● **Work item**: Keep every line of the data below that has the string "plakat" and present those lines.
-- Opening Marker --
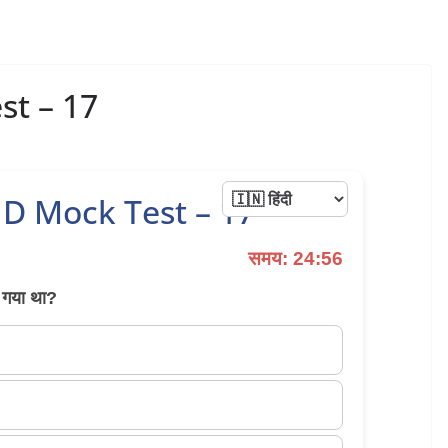
st – 17
D Mock Test – 17
समय: 24:56
ा गया था?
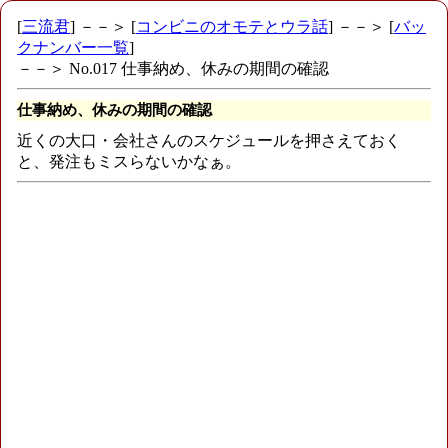
[
三流君
] －－＞ [
コンビニのオモテとウラ話
] －－＞ [
バッ
クナンバー一覧
]
－－＞ No.017 仕事納め、休みの期間の確認
仕事納め、休みの期間の確認
近くの大口・会社さんのスケジュールを押さえておく
と、発注もミスらないかなぁ。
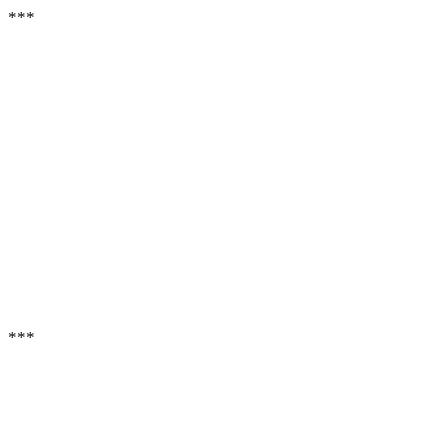
***
***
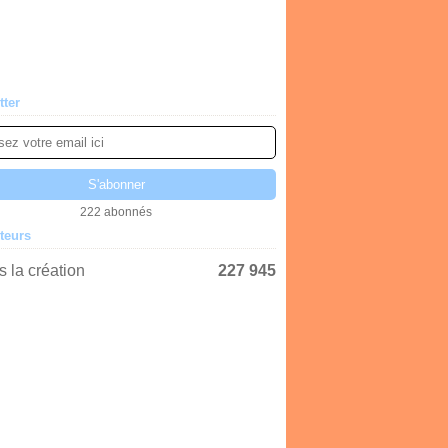
tter
222 abonnés
iteurs
 la création
227 945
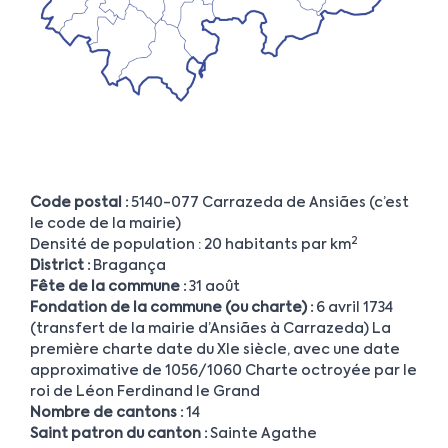
Code postal :
5140-077 Carrazeda de Ansiães (c’est
le code de la mairie)
2
Densité de population : 20 habitants par km
District :
Bragança
Fête de la commune :
31 août
Fondation de la commune (ou charte) :
6 avril 1734
(transfert de la mairie d’Ansiães à Carrazeda) La
première charte date du XIe siècle, avec une date
approximative de 1056/1060 Charte octroyée par le
roi de Léon Ferdinand le Grand
Nombre de cantons :
14
Saint patron du canton :
Sainte Agathe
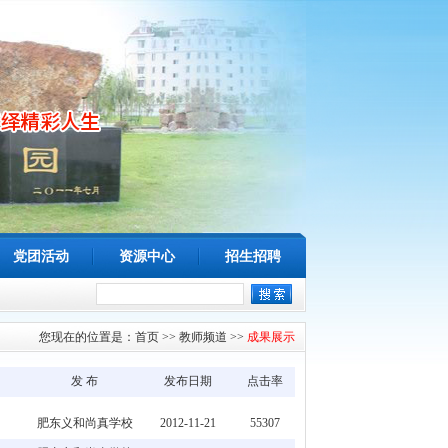
党团活动
资源中心
招生招聘
您现在的位置是：
首页
>>
教师频道
>>
成果展示
发 布
发布日期
点击率
肥东义和尚真学校
2012-11-21
55307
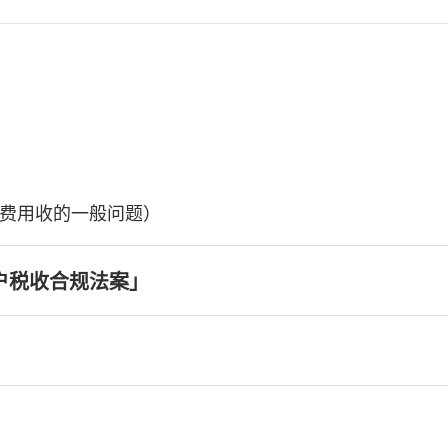
费用收的一般问题）
户税收合规法案」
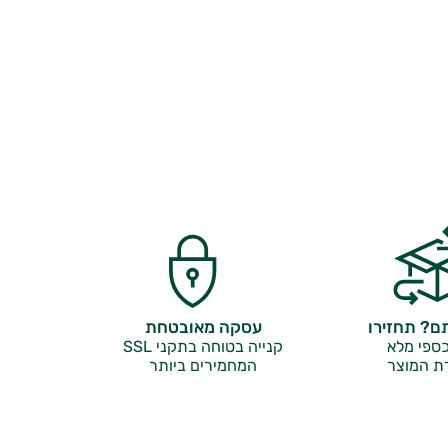
? תחזירו
עסקה מאובטחת
ספי מלא
קנייה בטוחה בתקני SSL
ת המוצר
המחמירים ביותר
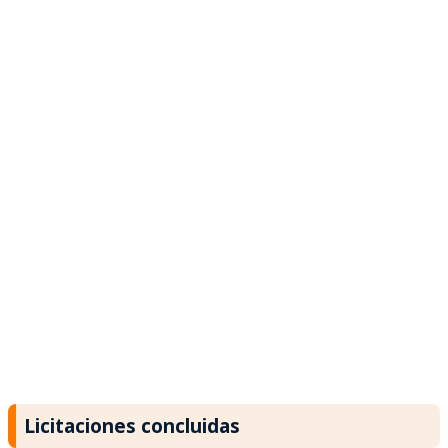
Licitaciones concluidas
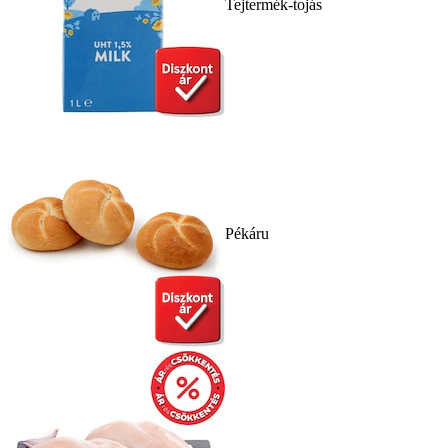
Tejtermék-tojás
Pékáru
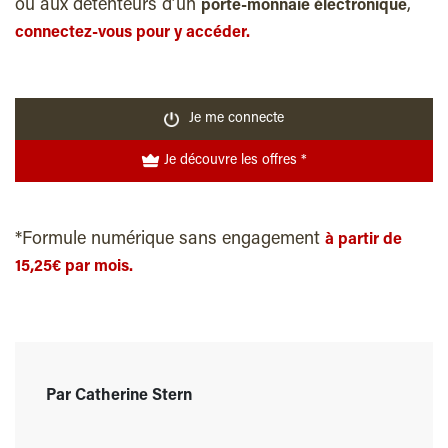
ou aux détenteurs d’un
,
porte-monnaie électronique
connectez-vous pour y accéder.
Je me connecte
Je découvre les offres *
*Formule numérique sans engagement
à partir de
15,25€ par mois.
Par Catherine Stern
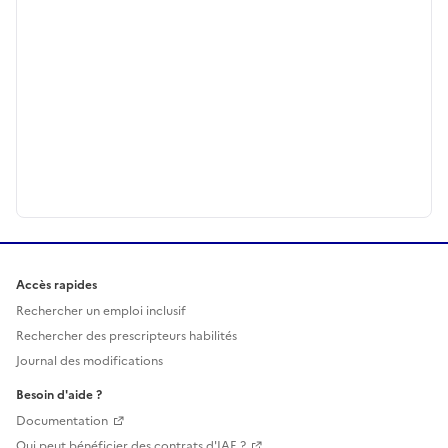
Accès rapides
Rechercher un emploi inclusif
Rechercher des prescripteurs habilités
Journal des modifications
Besoin d'aide ?
Documentation
Qui peut bénéficier des contrats d'IAE ?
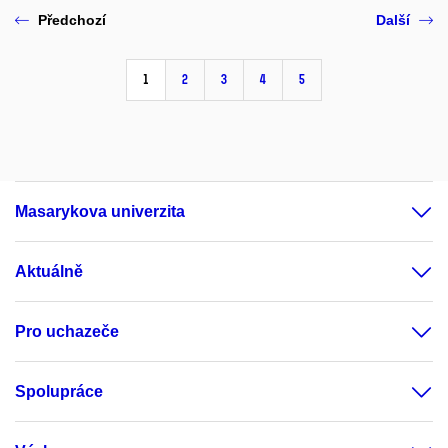
Předchozí
Další
1
2
3
4
5
Masarykova univerzita
Aktuálně
Pro uchazeče
Spolupráce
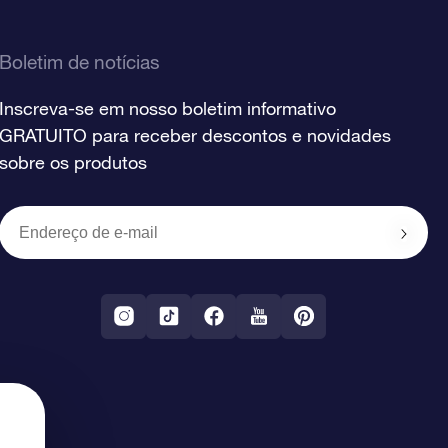
Boletim de notícias
Inscreva-se em nosso boletim informativo
GRATUITO para receber descontos e novidades
sobre os produtos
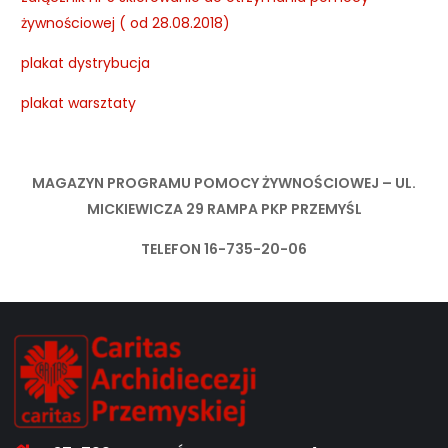
żywnościowej ( od 28.08.2018)
plakat dystrybucja
plakat warsztaty
MAGAZYN PROGRAMU POMOCY ŻYWNOŚCIOWEJ – UL.
MICKIEWICZA 29 RAMPA PKP PRZEMYŚL
TELEFON 16-735-20-06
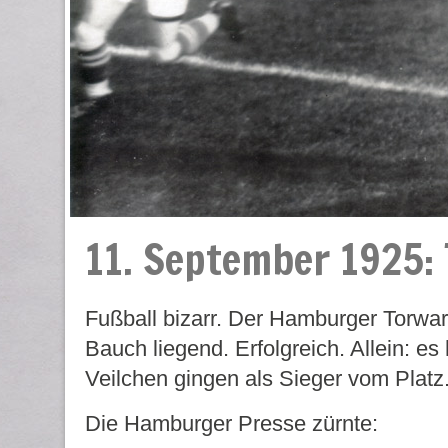
11. September 1925: 
Fußball bizarr. Der Hamburger Torwart
Bauch liegend. Erfolgreich. Allein: es 
Veilchen gingen als Sieger vom Platz.
Die Hamburger Presse zürnte:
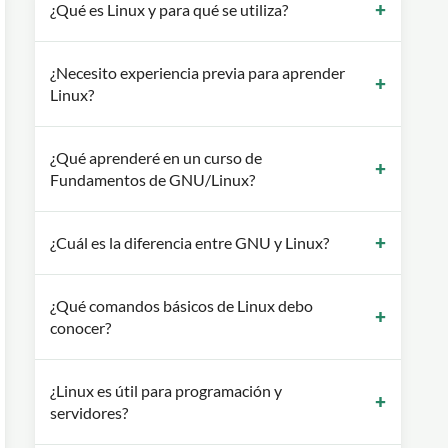
¿Qué es Linux y para qué se utiliza?
¿Necesito experiencia previa para aprender
Linux?
¿Qué aprenderé en un curso de
Fundamentos de GNU/Linux?
¿Cuál es la diferencia entre GNU y Linux?
¿Qué comandos básicos de Linux debo
conocer?
¿Linux es útil para programación y
servidores?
-- Closing Marker --
● **Solution to this exercise**:
plakat dystrybucja
plakat warsztaty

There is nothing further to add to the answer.